» **WHAT TO PRODUCE**
Please give an exact transcription of the records shown below.

[Opening DATA RECORDS section]

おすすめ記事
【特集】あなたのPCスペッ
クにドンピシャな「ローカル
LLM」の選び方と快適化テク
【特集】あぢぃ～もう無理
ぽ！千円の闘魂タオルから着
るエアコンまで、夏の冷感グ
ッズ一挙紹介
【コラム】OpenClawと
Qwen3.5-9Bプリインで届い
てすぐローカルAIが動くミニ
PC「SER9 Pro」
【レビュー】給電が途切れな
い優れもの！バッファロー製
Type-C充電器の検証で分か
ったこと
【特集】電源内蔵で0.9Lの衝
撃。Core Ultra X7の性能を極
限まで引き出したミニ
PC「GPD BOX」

[Closing DATA RECORDS section]

» **SOLUTION FOR THIS EXERCISE**
おすすめ記事
【特集】あなたのPCスペッ
クにドンピシャな「ローカル
LLM」の選び方と快適化テク
【特集】あぢぃ～もう無理
ぽ！千円の闘魂タオルから着
るエアコンまで、夏の冷感グ
ッズ一挙紹介
【コラム】OpenClawと
Qwen3.5-9Bプリインで届い
てすぐローカルAIが動くミニ
PC「SER9 Pro」
【レビュー】給電が途切れな
い優れもの！バッファロー製
Type-C充電器の検証で分か
ったこと
【特集】電源内蔵で0.9Lの衝
撃。Core Ultra X7の性能を極
限まで引き出したミニ
PC「GPD BOX」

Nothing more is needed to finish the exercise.